Copy all entries verbatim and keep any pictures out of the copy.

(DATA UNDER STUDY)

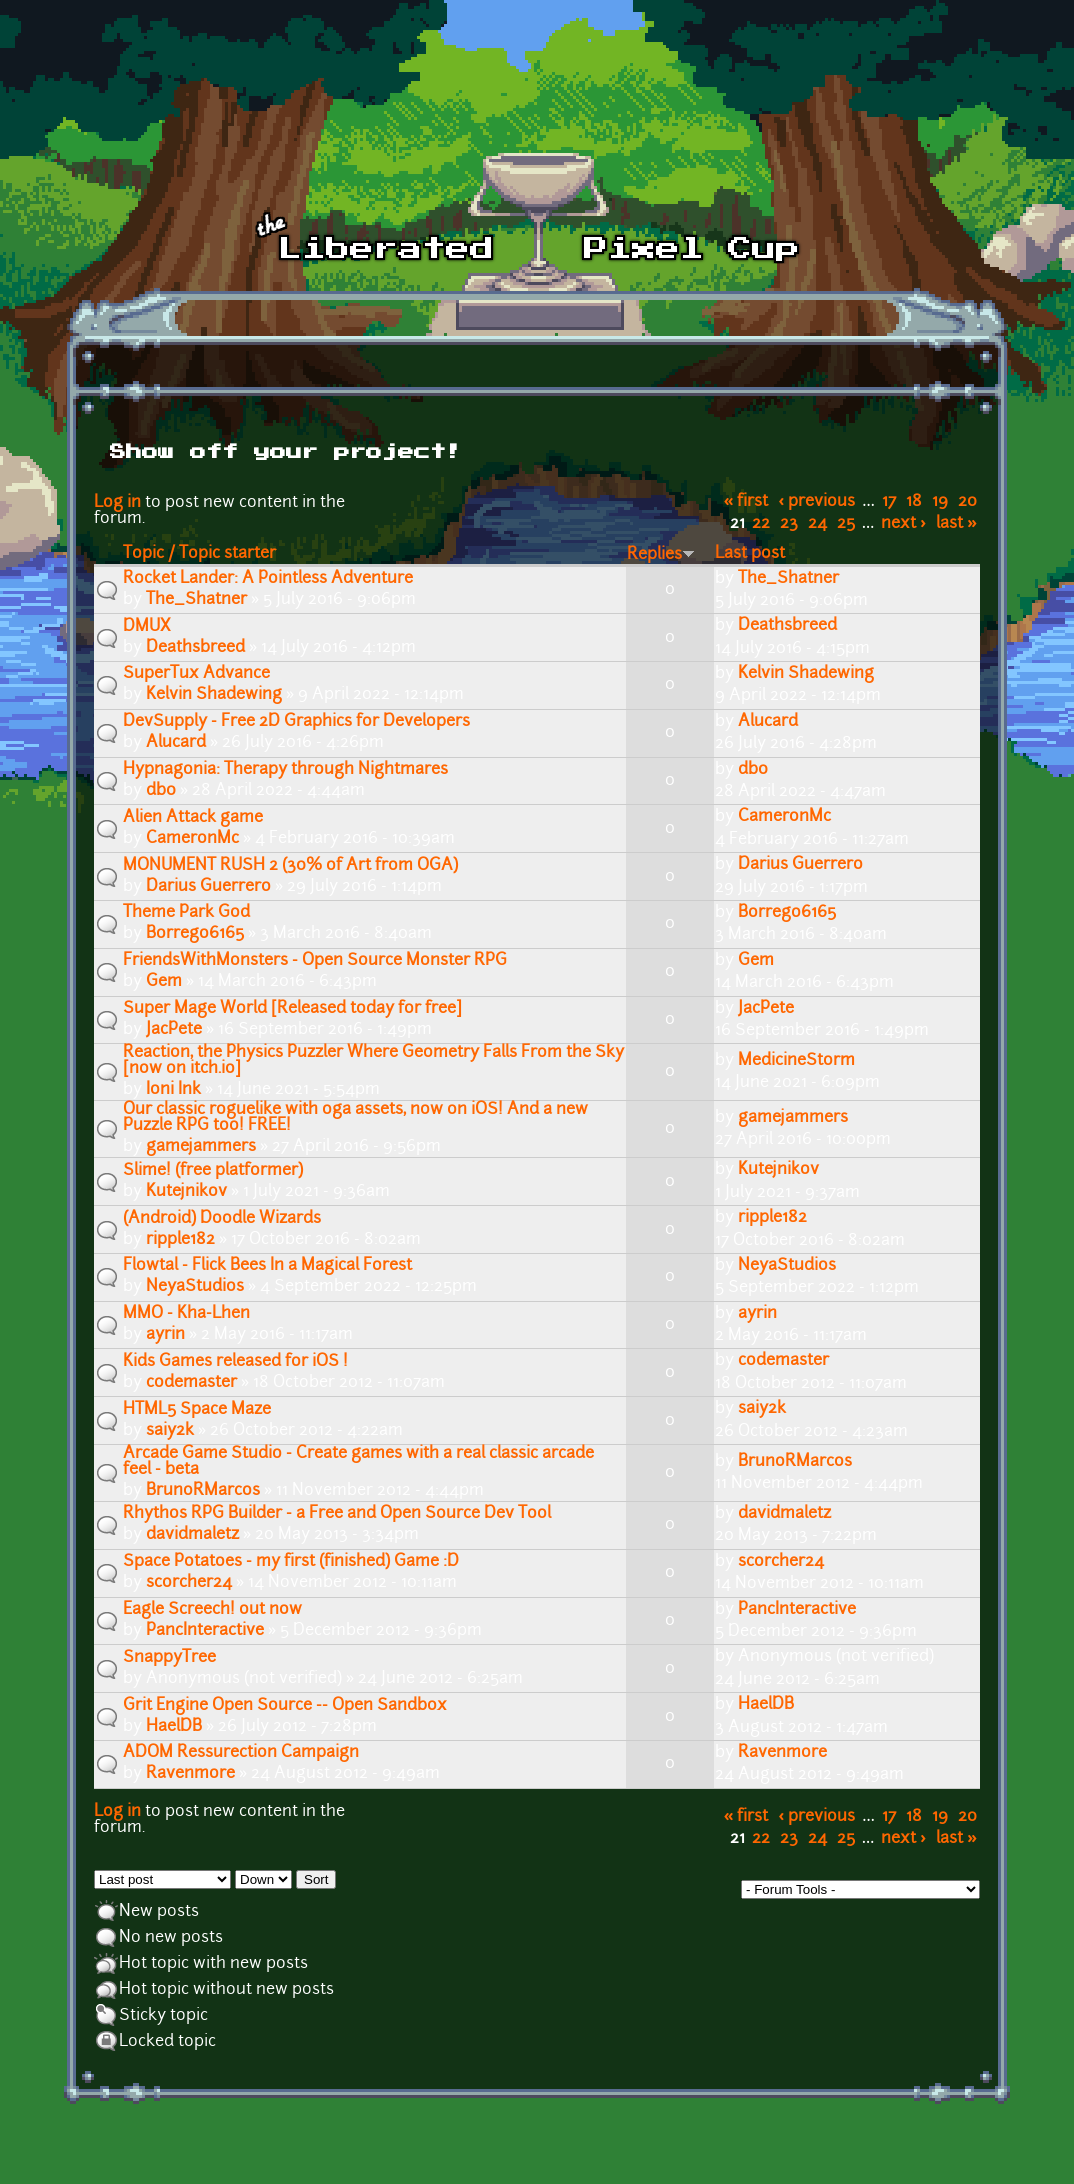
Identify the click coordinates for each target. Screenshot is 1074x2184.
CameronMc (192, 839)
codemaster (191, 1383)
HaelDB (174, 1727)
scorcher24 (189, 1583)
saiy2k (170, 1431)
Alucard (176, 743)
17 (889, 502)
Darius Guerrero (208, 887)
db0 (161, 791)
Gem (164, 982)
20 (967, 502)
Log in (117, 503)
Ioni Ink (173, 1090)
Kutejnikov (186, 1192)
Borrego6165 (195, 934)
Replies (661, 555)
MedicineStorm (796, 1061)
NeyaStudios (195, 1287)
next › (903, 524)
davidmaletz (192, 1535)
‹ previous (817, 502)
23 (789, 524)
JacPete (174, 1030)
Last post (750, 554)
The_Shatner (196, 600)
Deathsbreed (195, 648)
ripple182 (180, 1240)
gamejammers (201, 1147)
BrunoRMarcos (203, 1491)
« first (746, 502)
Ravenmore (190, 1774)
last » (956, 524)
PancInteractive (205, 1631)
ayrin (165, 1335)
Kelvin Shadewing (214, 695)
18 (914, 502)
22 (761, 524)
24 (817, 524)
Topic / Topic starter (199, 554)
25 (846, 524)
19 (940, 502)
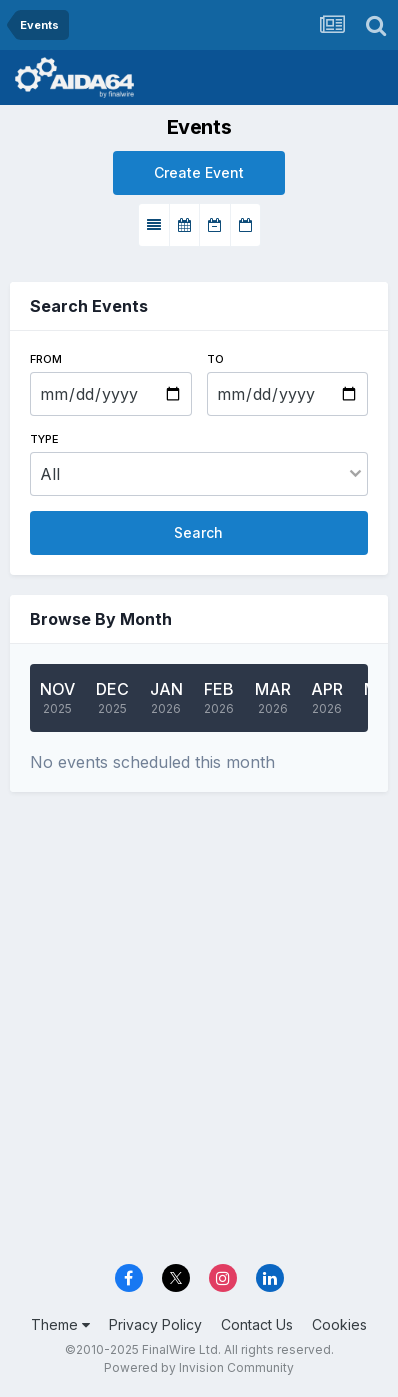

(End DATA UNDER STUDY)

§ ANSWER AREA:
Identify the click coordinates for each target. Screenshot is 1074x2184.
CameronMc (192, 839)
codemaster (191, 1383)
HaelDB (174, 1727)
scorcher24 (189, 1583)
saiy2k (170, 1431)
Alucard (176, 743)
17 (889, 502)
Darius Guerrero (208, 887)
db0 (161, 791)
Gem (164, 982)
20 (967, 502)
Log in (117, 503)
Ioni Ink (173, 1090)
Kutejnikov (186, 1192)
Borrego6165 (195, 934)
Replies (661, 555)
MedicineStorm (796, 1061)
NeyaStudios (195, 1287)
next › (903, 524)
davidmaletz (192, 1535)
‹ previous (817, 502)
23 (789, 524)
JacPete (174, 1030)
Last post (750, 554)
The_Shatner (196, 600)
Deathsbreed (195, 648)
ripple182 (180, 1240)
gamejammers (201, 1147)
BrunoRMarcos (203, 1491)
« first (746, 502)
Ravenmore (190, 1774)
last » (956, 524)
PancInteractive (205, 1631)
ayrin (165, 1335)
Kelvin Shadewing (214, 695)
18 (914, 502)
22 (761, 524)
24 (817, 524)
Topic / Topic starter (199, 554)
25 (846, 524)
19 (940, 502)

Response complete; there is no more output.